Thermory aims to make a big dent in the U.S.’s treated wood products market by focusing on aesthetics, performance, and low maintenance.
One of our favorite stories from the 2019 International Builders’ Show is wood decking and siding manufacturer Thermory’s push into the U.S. market after more than 20 years of popularity in Europe (and in the other 50+ countries where their products are now sold).

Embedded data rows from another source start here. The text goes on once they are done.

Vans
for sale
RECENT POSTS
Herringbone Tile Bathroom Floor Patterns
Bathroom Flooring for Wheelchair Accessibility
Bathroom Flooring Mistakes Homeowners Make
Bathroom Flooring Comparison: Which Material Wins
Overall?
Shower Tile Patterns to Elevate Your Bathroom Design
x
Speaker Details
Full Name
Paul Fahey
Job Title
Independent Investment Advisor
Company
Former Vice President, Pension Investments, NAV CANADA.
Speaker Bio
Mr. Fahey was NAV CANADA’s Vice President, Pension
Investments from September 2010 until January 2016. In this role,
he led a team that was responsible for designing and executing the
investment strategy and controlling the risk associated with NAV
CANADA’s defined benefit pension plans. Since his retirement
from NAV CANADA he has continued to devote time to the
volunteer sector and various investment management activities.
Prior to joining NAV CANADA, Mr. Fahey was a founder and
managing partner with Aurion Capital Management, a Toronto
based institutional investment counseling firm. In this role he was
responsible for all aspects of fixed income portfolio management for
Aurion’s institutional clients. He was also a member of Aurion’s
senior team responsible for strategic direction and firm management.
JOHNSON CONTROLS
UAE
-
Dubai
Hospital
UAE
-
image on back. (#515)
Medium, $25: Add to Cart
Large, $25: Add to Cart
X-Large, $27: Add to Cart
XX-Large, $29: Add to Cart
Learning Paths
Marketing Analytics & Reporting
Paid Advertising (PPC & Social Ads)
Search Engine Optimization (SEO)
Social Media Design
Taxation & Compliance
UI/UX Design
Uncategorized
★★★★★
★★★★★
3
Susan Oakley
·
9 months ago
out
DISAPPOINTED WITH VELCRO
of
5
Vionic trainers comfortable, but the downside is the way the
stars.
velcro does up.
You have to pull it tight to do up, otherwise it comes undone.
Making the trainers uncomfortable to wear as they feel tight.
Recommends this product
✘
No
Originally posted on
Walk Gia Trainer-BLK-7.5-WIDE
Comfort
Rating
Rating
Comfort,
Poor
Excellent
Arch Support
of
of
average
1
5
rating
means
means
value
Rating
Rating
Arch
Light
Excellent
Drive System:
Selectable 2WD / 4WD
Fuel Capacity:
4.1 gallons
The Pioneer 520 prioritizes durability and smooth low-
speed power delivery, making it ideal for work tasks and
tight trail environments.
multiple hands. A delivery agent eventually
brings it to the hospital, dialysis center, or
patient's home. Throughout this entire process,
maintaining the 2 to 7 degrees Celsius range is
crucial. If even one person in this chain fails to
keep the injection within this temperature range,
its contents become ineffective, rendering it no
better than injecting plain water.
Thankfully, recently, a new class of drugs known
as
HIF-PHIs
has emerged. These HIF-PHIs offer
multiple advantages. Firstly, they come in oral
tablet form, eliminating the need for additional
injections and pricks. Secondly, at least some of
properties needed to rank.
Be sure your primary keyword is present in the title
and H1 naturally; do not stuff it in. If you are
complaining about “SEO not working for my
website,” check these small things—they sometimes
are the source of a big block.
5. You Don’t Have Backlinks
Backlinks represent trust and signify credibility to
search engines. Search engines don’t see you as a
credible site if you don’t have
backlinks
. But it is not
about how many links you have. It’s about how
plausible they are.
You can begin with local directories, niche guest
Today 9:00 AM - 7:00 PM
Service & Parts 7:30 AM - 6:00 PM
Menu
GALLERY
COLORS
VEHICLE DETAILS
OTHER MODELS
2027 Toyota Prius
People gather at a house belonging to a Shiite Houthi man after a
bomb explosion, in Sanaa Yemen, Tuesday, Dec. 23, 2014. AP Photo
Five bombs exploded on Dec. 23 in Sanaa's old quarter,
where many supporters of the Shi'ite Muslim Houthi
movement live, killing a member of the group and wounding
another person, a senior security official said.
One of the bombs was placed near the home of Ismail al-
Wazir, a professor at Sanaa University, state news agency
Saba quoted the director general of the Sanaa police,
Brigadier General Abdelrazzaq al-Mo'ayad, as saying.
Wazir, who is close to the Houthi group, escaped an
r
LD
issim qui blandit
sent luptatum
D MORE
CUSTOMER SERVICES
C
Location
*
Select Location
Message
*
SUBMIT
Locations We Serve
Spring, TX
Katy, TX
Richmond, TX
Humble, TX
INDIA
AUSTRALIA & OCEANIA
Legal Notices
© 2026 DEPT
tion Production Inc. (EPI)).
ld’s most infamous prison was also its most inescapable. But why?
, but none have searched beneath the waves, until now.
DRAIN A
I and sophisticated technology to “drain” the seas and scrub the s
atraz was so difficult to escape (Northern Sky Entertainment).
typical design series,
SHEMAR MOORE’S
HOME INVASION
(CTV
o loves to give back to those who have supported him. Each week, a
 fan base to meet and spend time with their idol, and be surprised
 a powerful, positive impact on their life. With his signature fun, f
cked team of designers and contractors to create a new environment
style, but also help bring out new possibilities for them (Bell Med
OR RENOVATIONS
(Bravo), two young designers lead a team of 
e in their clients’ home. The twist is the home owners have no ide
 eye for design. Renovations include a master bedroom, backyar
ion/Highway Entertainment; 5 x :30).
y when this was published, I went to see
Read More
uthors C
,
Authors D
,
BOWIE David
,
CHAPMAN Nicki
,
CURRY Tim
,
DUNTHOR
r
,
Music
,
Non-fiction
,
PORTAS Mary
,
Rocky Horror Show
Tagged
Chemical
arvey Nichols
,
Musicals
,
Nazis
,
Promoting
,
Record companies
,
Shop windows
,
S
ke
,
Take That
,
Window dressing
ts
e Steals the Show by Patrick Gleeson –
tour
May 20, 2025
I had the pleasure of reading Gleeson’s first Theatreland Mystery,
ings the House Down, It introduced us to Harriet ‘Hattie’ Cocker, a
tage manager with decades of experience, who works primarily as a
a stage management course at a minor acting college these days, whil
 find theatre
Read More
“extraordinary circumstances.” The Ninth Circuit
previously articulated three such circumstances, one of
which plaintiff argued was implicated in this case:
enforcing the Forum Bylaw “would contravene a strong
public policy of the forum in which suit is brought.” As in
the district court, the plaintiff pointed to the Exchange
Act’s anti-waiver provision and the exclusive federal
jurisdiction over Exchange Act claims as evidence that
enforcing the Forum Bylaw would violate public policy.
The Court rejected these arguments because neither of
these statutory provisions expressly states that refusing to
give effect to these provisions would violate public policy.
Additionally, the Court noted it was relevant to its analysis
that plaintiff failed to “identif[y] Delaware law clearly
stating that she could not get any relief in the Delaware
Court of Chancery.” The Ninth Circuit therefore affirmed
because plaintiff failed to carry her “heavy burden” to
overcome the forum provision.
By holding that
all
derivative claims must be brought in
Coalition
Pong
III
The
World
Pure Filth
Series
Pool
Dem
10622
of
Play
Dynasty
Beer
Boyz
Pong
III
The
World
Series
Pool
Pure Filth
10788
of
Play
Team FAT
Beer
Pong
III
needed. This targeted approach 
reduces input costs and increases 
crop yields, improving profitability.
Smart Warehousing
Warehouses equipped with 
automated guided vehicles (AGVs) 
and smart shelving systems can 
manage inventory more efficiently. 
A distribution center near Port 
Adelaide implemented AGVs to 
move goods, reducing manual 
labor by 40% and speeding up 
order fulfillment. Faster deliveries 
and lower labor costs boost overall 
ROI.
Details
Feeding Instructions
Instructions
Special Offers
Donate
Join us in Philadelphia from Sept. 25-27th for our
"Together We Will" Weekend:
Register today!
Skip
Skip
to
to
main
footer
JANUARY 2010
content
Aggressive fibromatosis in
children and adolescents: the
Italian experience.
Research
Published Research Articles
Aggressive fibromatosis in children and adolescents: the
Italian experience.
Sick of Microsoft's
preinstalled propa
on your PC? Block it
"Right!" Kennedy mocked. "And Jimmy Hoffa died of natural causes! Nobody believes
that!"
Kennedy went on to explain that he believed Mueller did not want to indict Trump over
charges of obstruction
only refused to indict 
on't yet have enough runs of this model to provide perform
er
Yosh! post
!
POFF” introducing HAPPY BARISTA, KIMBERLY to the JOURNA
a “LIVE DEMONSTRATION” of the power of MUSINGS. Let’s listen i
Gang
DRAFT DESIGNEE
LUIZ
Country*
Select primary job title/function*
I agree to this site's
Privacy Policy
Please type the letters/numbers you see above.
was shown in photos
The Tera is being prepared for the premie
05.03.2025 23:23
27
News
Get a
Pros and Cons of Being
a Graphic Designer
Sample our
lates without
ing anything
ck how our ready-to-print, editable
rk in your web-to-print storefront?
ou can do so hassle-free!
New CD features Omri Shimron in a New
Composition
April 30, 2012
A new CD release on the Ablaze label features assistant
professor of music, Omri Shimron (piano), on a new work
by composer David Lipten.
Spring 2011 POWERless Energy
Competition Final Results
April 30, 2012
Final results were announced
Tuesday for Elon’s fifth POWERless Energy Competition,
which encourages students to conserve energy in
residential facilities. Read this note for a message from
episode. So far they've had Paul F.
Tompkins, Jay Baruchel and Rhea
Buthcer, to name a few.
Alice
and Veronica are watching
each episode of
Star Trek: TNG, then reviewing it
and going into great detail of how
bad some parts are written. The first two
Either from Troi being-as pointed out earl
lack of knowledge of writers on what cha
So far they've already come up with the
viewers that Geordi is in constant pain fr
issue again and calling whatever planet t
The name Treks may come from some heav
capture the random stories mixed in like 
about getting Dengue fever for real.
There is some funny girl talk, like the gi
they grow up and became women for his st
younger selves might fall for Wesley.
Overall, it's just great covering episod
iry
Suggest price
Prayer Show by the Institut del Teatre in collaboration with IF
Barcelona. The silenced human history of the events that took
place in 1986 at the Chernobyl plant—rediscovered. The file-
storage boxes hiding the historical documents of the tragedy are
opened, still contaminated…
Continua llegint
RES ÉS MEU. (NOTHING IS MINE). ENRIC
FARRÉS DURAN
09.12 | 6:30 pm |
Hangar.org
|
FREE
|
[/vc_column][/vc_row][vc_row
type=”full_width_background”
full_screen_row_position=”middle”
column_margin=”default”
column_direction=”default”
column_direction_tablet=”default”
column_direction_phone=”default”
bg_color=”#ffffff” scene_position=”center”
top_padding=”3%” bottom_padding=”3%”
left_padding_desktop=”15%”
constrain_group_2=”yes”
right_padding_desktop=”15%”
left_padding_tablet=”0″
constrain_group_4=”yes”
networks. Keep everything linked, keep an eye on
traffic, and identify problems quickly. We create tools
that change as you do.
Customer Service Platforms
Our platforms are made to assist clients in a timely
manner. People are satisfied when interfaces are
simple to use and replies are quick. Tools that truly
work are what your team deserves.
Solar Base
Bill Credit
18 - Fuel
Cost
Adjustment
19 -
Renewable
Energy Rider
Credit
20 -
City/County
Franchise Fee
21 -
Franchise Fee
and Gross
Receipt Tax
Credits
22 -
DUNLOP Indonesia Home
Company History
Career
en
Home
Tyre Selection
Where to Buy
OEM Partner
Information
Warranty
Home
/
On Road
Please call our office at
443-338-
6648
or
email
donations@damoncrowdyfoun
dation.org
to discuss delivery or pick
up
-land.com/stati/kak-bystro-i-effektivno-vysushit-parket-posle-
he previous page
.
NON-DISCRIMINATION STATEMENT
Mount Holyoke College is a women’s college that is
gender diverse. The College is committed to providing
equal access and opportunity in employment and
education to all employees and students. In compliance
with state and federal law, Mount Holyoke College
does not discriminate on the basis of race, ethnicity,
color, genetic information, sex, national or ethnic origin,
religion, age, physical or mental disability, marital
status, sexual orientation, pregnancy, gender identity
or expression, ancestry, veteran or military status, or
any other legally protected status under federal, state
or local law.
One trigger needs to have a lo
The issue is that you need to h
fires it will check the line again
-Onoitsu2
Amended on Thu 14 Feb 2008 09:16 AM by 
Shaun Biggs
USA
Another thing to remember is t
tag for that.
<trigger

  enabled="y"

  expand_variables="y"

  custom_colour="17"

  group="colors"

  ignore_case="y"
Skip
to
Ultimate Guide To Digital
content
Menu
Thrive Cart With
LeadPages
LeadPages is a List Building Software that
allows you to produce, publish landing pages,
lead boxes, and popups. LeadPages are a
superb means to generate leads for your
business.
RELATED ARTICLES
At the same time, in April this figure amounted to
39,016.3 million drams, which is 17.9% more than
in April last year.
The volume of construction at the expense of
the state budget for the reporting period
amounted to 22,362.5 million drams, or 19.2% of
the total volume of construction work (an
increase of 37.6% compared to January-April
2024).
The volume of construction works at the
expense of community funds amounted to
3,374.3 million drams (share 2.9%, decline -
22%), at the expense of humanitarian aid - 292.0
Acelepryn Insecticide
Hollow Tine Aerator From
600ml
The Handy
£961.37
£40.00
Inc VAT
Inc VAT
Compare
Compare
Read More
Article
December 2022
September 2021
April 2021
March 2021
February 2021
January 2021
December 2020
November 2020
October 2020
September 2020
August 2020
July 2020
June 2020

Included in the lines being brought to the States is Drift, the company’s first prefinished product, and Ignite, a soon-to-be-released siding inspired by shou sugi ban.
Drift was created, at least in part, in response to Thermory’s standard line, its Benchmark series. “It’s a heat-treated product that we sell unfinished,” says Mark Challinor, one of the company’s principals. “Buyers can choose to have the wood oiled, to keep its original color, or they can let it eventually turn to a silvery gray.” It was that gray hue that inspired Drift, although the line includes several additional colors, all going for the “aged” look. “With a growing consumer inclination towards reclaimed materials,” Challinor says, “we decided to make a product with the dependability of treated wood, but the look of age.”
Thermory achieved Drift’s effect by running heat-treated spruce, pine, and ash through a three-step wire brushing and exterior staining process. Like all of its products, Drift is rated to resist rot and decay for more than 20 years, and performs particularly well in markets where untreated wood tends to fail. “It’s why you’ll see Thermory in a lot of ski resorts,” Challinor says. “They want the look of wood but it can’t hold up in the climate. Our modified wood can.”
Ignite was Thermory’s big reveal of the show—a new product set to be released in late April or May, Challinor says. It mimics the look of a Japanese wood-treating technique called shou sugi ban, an increasingly popular trend in the U.S. The process involves charring timber boards which, when done right, effectively seals and protects the wood’s interior. “It strengthens the wood in a way similar to our heat treatment, but without the ease,” Challinor says.
One difference is that shou sugi ban doesn’t work on all woods; traditionalists of the technique strongly suggest that you only use cedar, because its composition reacts uniquely to the burn. Another difference is the char on shou sugi ban wood is real, so it flakes easily. It’s called a “dynamic” wood, because its look is meant to change over time. You can better preserve shou sugi ban’s fresh charring by occasionally applying tung oil, but the risk of char flaking off on skin and clothes, and eventually fading, remains.
“The big difference is we don’t char our wood to get that black, alligator-skin look that homeowners are going to ask their remodeler for,” Challinor says. Instead, Thermory puts its modified wood through an embossing process for texture and then uses a black finish. “You get the benefits of heat treating and the proper char without risk of soot flaking or rubbing off,” he says. “There is no maintenance after install.”